The background to all this dramatic professional change was an abrupt decline in Wenner’s health as he trudged into his 70s after decades of hard living. There was a major myocardial infarction, a triple coronary artery bypass graft, a valve transplant, hip and thigh surgery. Surviving weeks in the hospital on boiled chicken and Jell-O Physical rehabilitation Learning to walk with a cane Then more problems came: Near-total nerve compression The threat of paralysis One last-ditch spinal infusion (successful) Another month in a hospital bed. “Getting old became a daily struggle, all wounds and injuries,” Wenner writes. “I was still ready for battle. The withdrawals were tactical, but not surrender.” I asked if the stress and emotional toll of divesting his businesses had exacerbated the deterioration of his physical health. “No. I smoked for 40 years. I had diabetes. You know, it was just — the bell rang. It was time.”
In the book, Wenner describes Penske – a scion of the automotive industry who has built a successful publishing house that now: rolling stone, deadline, Variety, WWD, ART news, and numerous other brands – as “a handsome young man with a terrible haircut.” What were Wenner’s first impressions of the elusive media executive who became the steward of his life’s work? “I met Jay early on and really liked him.
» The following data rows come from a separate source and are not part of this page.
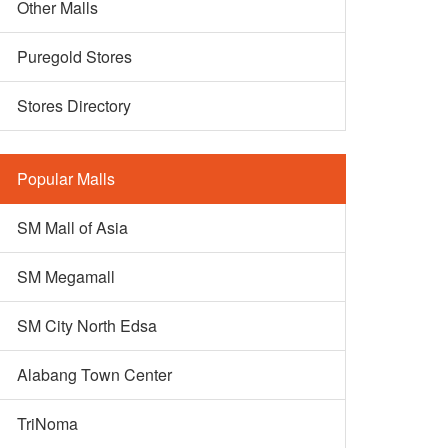
Other Malls
Puregold Stores
Stores Directory
Popular Malls
SM Mall of Asia
SM Megamall
SM City North Edsa
Alabang Town Center
TriNoma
He was always my choice to buy the magazine,” Wenner told me. “I mean you couldn’t sell to one of the big publishers. They all lose [print] Jay published similar magazines of about the same size, financially and in terms of staff. He had revived a few magazines. And he had the patience, the tolerance and the understanding. He had the right formula of what “Most importantly, Penske took Gus under his wing and cemented Wenner’s legacy by helping his son steer rolling stone Wenner was, of course, an odd one out. “As an older man who started all this, letting go is hard,” he said. “I mean, it’s a classic story. The old man won’t. I was that guy.”